═════ DATA SUPPLIED

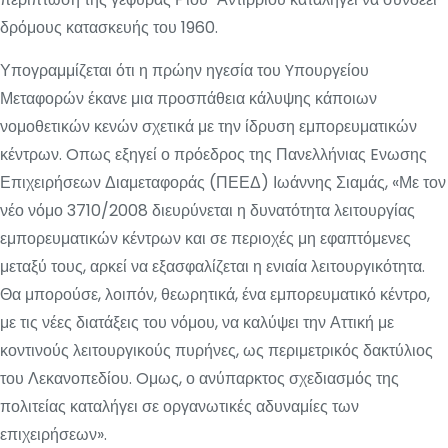
δρόμους κατασκευής του 1960.
Υπογραμμίζεται ότι η πρώην ηγεσία του Yπουργείου
Μεταφορών έκανε μια προσπάθεια κάλυψης κάποιων
νομοθετικών κενών σχετικά με την ίδρυση εμπορευματικών
κέντρων. Oπως εξηγεί ο πρόεδρος της Πανελλήνιας Eνωσης
Επιχειρήσεων Διαμεταφοράς (ΠΕΕΔ) Ιωάννης Σιαμάς, «Με τον
νέο νόμο 3710/2008 διευρύνεται η δυνατότητα λειτουργίας
εμπορευματικών κέντρων και σε περιοχές μη εφαπτόμενες
μεταξύ τους, αρκεί να εξασφαλίζεται η ενιαία λειτουργικότητα.
Θα μπορούσε, λοιπόν, θεωρητικά, ένα εμπορευματικό κέντρο,
με τις νέες διατάξεις του νόμου, να καλύψει την Αττική με
κοντινούς λειτουργικούς πυρήνες, ως περιμετρικός δακτύλιος
του Λεκανοπεδίου. Oμως, ο ανύπαρκτος σχεδιασμός της
πολιτείας καταλήγει σε οργανωτικές αδυναμίες των
επιχειρήσεων».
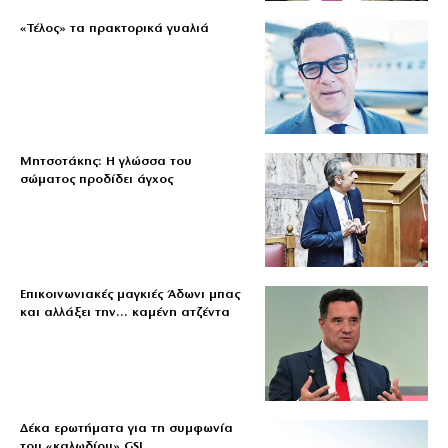
«Τέλος» τα πρακτορικά γυαλιά
Μητσοτάκης: Η γλώσσα του
σώματος προδίδει άγχος
Επικοινωνιακές μαγκιές Άδωνι μπας
και αλλάξει την… καμένη ατζέντα
Δέκα ερωτήματα για τη συμφωνία
του «καλωδίου» GSI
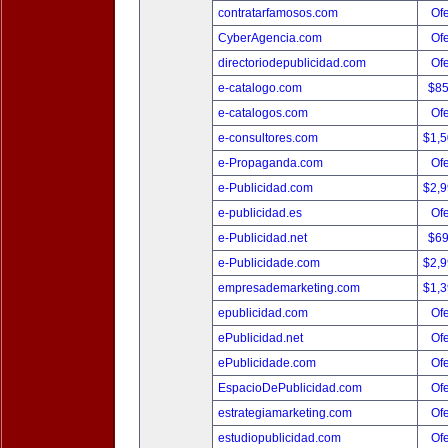
contratarfamosos.com
Ofe
CyberAgencia.com
Ofe
directoriodepublicidad.com
Ofe
e-catalogo.com
$8
e-catalogos.com
Ofe
e-consultores.com
$1,
e-Propaganda.com
Ofe
e-Publicidad.com
$2,
e-publicidad.es
Ofe
e-Publicidad.net
$6
e-Publicidade.com
$2,
empresademarketing.com
$1,
epublicidad.com
Ofe
ePublicidad.net
Ofe
ePublicidade.com
Ofe
EspacioDePublicidad.com
Ofe
estrategiamarketing.com
Ofe
estudiopublicidad.com
Ofe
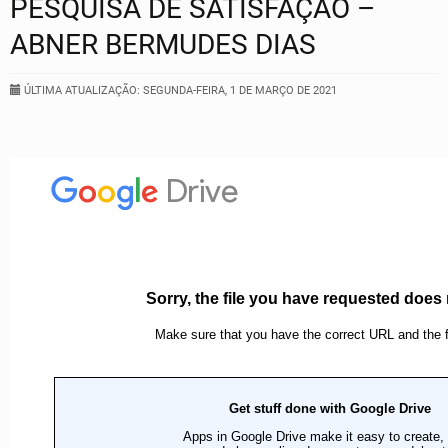
PESQUISA DE SATISFAÇÃO –
ABNER BERMUDES DIAS
ÚLTIMA ATUALIZAÇÃO: SEGUNDA-FEIRA, 1 DE MARÇO DE 2021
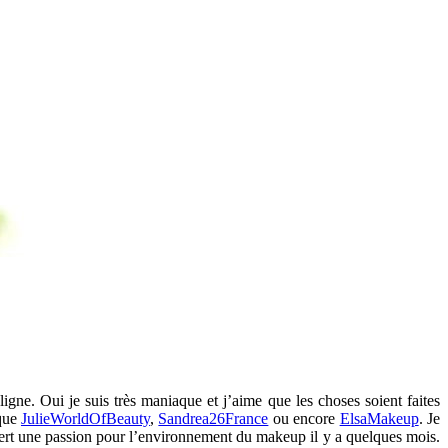
igne. Oui je suis très maniaque et j’aime que les choses soient faites
 que
JulieWorldOfBeauty
,
Sandrea26France
ou encore
ElsaMakeup
. Je
uvert une passion pour l’environnement du makeup il y a quelques mois.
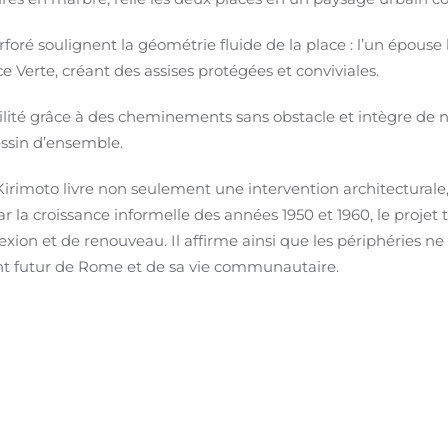
oré soulignent la géométrie fluide de la place : l’un épouse l
 Verte, créant des assises protégées et conviviales.
bilité grâce à des cheminements sans obstacle et intègre de
essin d’ensemble.
Kirimoto livre non seulement une intervention architecturale, 
r la croissance informelle des années 1950 et 1960, le proj
xion et de renouveau. Il affirme ainsi que les périphéries n
t futur de Rome et de sa vie communautaire.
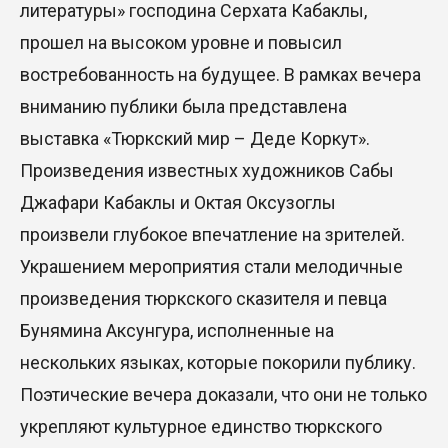
литературы» господина Серхата Кабаклы,
прошел на высоком уровне и повысил
востребованность на будущее. В рамках вечера
вниманию публики была представлена
выставка «Тюркский мир – Деде Коркут».
Произведения известных художников Сабы
Джафари Кабаклы и Октая Оксузоглы
произвели глубокое впечатление на зрителей.
Украшением мероприятия стали мелодичные
произведения тюркского сказителя и певца
Бунямина Аксунгура, исполненные на
нескольких языках, которые покорили публику.
Поэтические вечера доказали, что они не только
укрепляют культурное единство тюркского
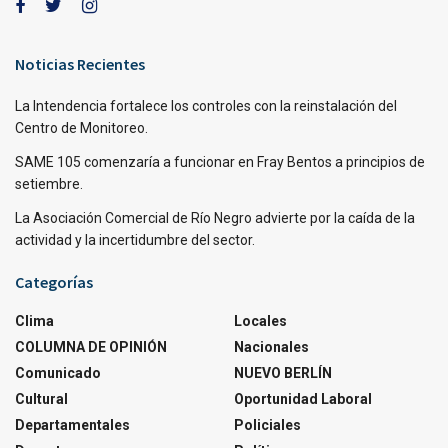
Noticias Recientes
La Intendencia fortalece los controles con la reinstalación del
Centro de Monitoreo.
SAME 105 comenzaría a funcionar en Fray Bentos a principios de
setiembre.
La Asociación Comercial de Río Negro advierte por la caída de la
actividad y la incertidumbre del sector.
Categorías
Clima
Locales
COLUMNA DE OPINIÓN
Nacionales
Comunicado
NUEVO BERLÍN
Cultural
Oportunidad Laboral
Departamentales
Policiales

══════════

▶ [EXERCISE] Count each line above that has the word "тюркского" in it, and write down nothing but the total.

▶ [ANSWER TO THIS PROBLEM] 2